John paused for a moment, then fired back. "OK, what were YOUR sources?"

"The National Enquirer," replied the Mormon.

"Yeah, right," sneered Edwards. "And you're gonna believe the National Enquirer?"

"Well," said the Mormon, "ABC News shows an interview in which you admitted the affair."

"Umm, yes," said Edwards quietly. "So I guess sometimes these stories, distributed from a single questionable source, are actually true."

"We now switch you to our remote studios in Louisville, Kentucky," said a voice-over.

"What?!?" said John Edwards, Bigfoot, and the Mormon.

There's been all sorts of controversy over the last few weeks about what should be covered and what shouldn't be covered, whether things are "nonsense," the whole "bloggers are unprofessional, journalists are impeccable" thing, etc.

I find myself qualified to speak on this topic because:
  1. As it turns out, I did not blog on any of these three topics.

  2. Because of the benefit of hindsight, I know that I would have made the perfect call, ignoring the Bigfoot and Facebook-LDS stories, but reating the John Edwards story as fact.
I have to say that I can't fault Steven Hodson on this one. As you may know, Hodson wrote about the Facebook-LDS story at one point, then posted a follow-up story in which he got cranky at Louis Gray's reference to the original post as "nonsense."

So what exactly did Hodson say?

I just caught this over on Hacker News but apparently the Mormon Church is making a bid to buy Facebook lock stock and barrel. This is according to a post by Brady Brim-DeForest on his blog....

Hodson then proceeded to cite his source (Brim-DeForest) as well as Brim-DeForest's source, the aforementioned Zach Klein.

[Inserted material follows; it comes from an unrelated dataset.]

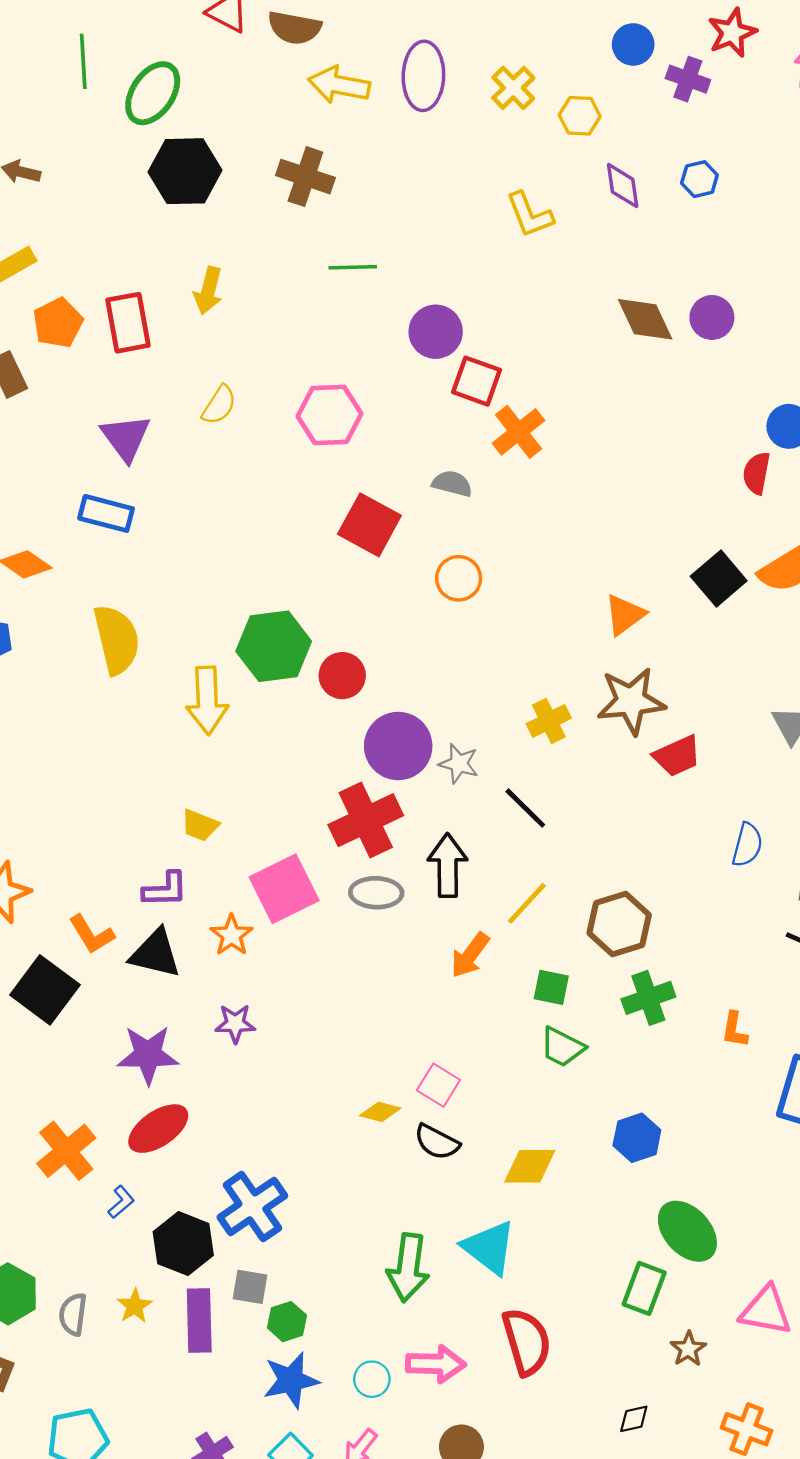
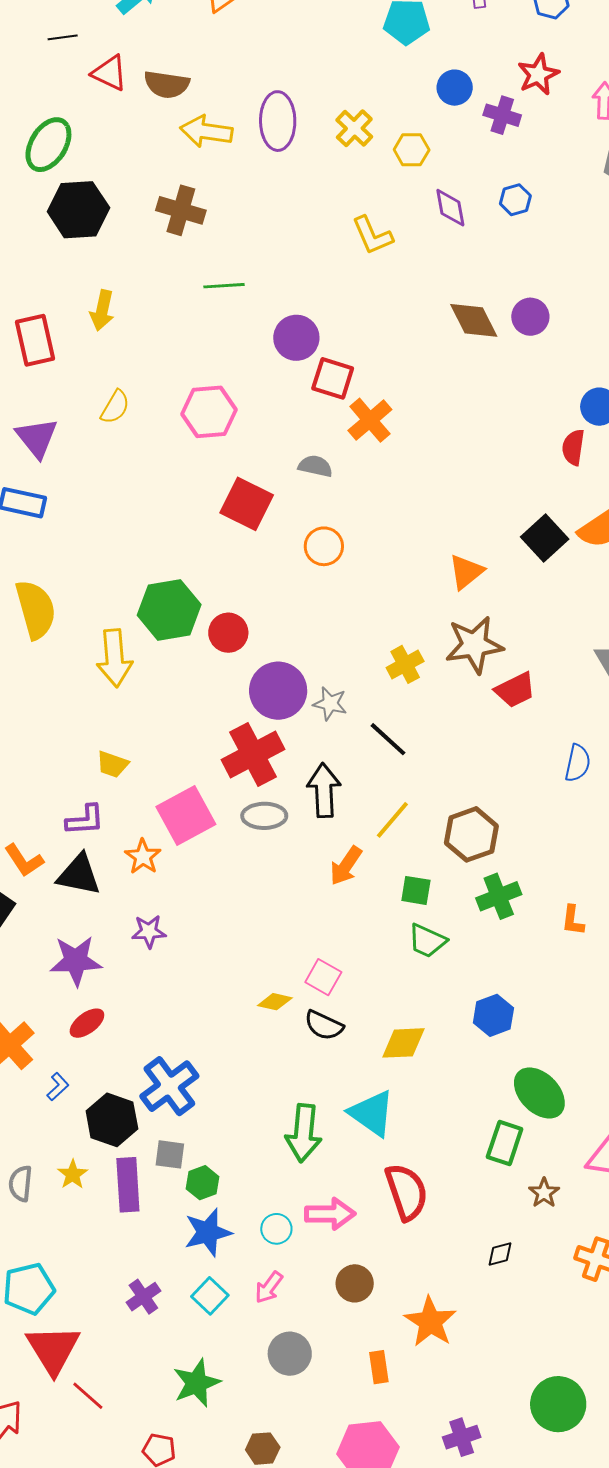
red ellipse: (158, 1129) -> (87, 1023), size x0.7

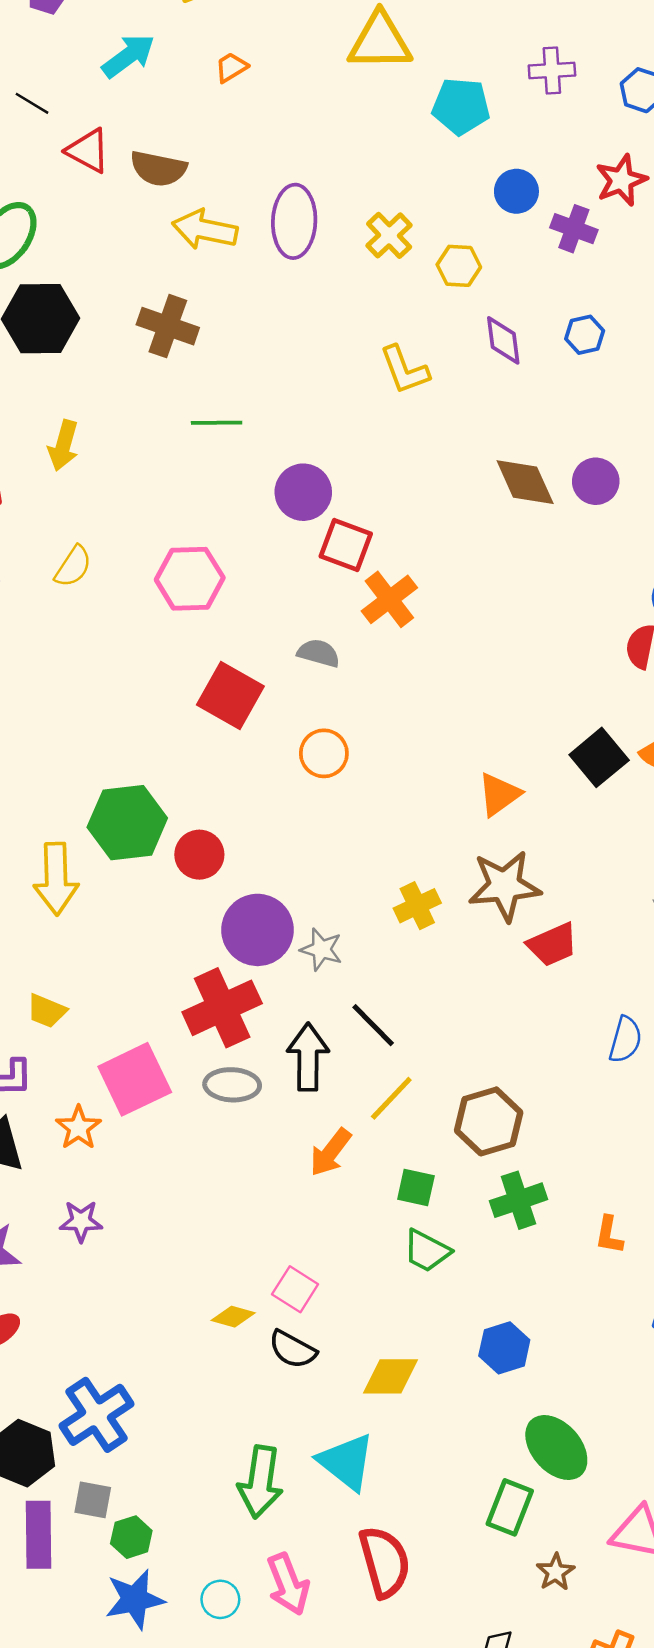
black line: (63, 37) -> (32, 103), turned 36
black line: (388, 739) -> (373, 1025), moved
pink arrow: (330, 1214) -> (288, 1584), turned 66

Should Hodson have preceded this with an "I don't know if this is true?" Not necessarily.

Now how would I have covered it? I honestly don't know. Early on, I made a statement about Klein's post in FriendFeed:

Too many vagaries in the sentence, not only regarding the source, but in the reference to "the Mormon church's genealogy business." One could be a little more specific on the actual entity doing the bidding.

But notice where I made the statement; it was on the FriendFeed comment stream for Gray's post, which meant that I had already read Gray's denial of the story before making the comment. If I had seen Klein's post and not seen anything else, I'd like to think that I would have made a similar statement at the time...but I can't guarantee it.

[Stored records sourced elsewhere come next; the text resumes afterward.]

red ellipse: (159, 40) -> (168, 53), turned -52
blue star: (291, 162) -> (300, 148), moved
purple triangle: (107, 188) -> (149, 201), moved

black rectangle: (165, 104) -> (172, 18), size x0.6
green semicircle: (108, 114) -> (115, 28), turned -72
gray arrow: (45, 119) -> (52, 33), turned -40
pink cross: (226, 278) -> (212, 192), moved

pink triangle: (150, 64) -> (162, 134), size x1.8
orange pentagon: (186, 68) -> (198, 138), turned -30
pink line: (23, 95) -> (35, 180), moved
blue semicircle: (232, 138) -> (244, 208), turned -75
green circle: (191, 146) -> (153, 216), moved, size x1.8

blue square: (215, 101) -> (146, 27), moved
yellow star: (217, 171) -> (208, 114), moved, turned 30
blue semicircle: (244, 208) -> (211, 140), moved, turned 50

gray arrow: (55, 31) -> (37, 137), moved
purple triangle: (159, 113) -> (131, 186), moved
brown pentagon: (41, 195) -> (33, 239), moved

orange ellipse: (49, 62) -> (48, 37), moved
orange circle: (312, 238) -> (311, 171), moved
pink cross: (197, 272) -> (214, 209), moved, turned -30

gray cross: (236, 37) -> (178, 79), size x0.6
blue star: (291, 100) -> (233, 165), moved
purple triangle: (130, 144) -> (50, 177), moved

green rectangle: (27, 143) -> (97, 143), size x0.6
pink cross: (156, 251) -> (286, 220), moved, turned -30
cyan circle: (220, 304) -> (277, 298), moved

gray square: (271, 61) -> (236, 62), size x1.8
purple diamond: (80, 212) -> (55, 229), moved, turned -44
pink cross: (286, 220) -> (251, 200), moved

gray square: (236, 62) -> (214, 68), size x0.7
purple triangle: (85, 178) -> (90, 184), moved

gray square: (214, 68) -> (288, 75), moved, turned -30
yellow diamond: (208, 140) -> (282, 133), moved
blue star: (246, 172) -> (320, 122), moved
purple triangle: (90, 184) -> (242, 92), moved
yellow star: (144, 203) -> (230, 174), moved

In essence, the Bigfoot, John Edwards, and Mormon stories all shared one attribute - they all initially relied on a single source of questionable reliability. Until further information was provided, no one authoritatively knew which of these stories were true, and which were not. (Yes, Gray and Jesse Stay had a sneaking suspicion that the Facebook story was fake, but inasmuch as they are not privy to the inner discussions of the LDS leadership, there was a theoretical chance that the story might have been true.)

In the end, the only difference between the three is that one was right and the other two were wrong. As long as a blogger - or a journalist - states the source of his or her story, as far as I'm concerned the blogger has done what needed to be done. Editorializing on the likelihood that the story is true is optional.